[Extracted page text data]
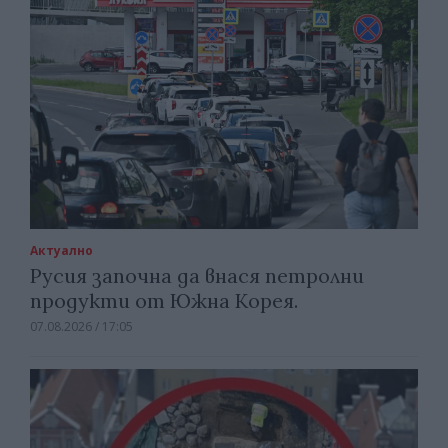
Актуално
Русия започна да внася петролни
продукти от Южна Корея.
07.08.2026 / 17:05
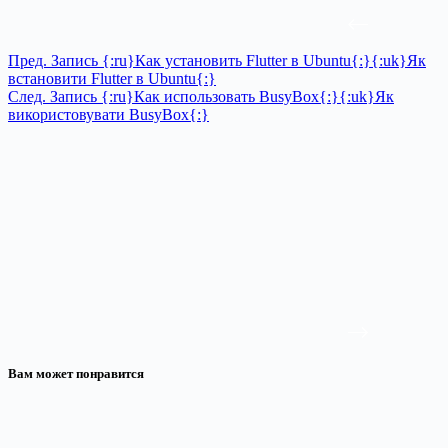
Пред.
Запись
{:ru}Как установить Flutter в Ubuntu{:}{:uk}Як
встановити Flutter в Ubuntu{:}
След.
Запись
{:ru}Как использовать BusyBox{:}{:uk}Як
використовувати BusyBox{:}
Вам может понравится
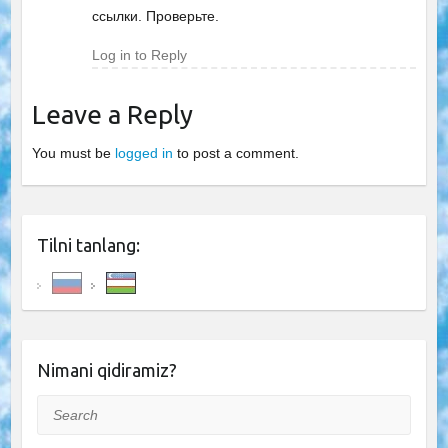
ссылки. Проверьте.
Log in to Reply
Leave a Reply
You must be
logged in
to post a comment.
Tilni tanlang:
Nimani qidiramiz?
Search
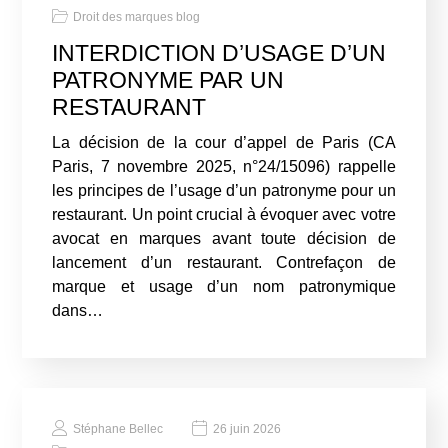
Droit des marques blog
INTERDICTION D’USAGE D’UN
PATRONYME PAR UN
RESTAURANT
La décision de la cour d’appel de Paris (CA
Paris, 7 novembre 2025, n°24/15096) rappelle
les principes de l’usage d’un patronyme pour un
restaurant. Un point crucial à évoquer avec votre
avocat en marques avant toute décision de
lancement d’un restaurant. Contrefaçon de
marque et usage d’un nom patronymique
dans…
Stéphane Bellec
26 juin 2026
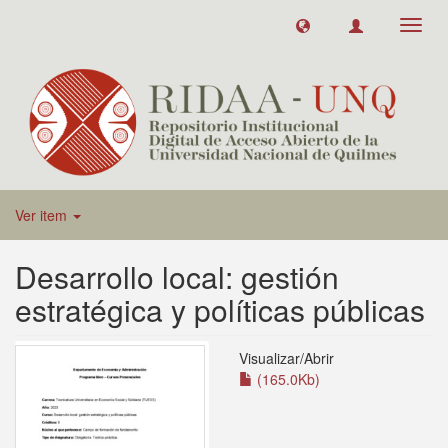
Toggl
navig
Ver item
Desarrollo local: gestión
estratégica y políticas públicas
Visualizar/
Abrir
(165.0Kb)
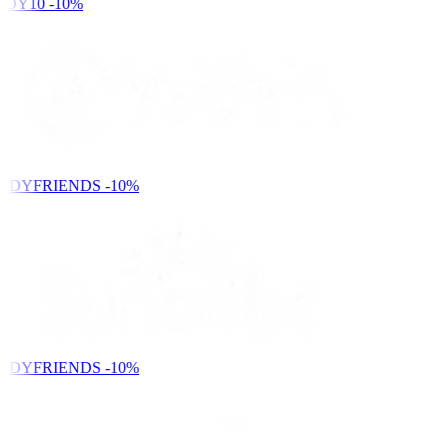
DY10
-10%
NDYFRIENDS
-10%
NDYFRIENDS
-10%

...

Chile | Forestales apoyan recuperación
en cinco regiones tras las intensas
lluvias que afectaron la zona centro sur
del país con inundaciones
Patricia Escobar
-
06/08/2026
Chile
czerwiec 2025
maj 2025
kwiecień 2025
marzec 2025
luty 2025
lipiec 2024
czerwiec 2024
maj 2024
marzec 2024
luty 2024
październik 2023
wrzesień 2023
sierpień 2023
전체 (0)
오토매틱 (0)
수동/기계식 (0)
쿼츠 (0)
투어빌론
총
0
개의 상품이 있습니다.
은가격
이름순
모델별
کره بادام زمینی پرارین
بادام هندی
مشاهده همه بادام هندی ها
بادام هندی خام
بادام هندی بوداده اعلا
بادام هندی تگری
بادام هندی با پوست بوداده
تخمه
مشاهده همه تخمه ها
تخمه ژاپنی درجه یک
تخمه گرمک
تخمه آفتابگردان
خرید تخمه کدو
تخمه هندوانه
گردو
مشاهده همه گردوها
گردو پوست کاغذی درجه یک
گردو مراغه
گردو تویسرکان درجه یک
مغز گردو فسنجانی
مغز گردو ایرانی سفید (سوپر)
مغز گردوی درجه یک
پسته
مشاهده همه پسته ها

Aim of the exercise
Lines that include the word "هندی" are to be extracted from the data above.

Your response
بادام هندی
مشاهده همه بادام هندی ها
بادام هندی خام
بادام هندی بوداده اعلا
بادام هندی تگری
بادام هندی با پوست بوداده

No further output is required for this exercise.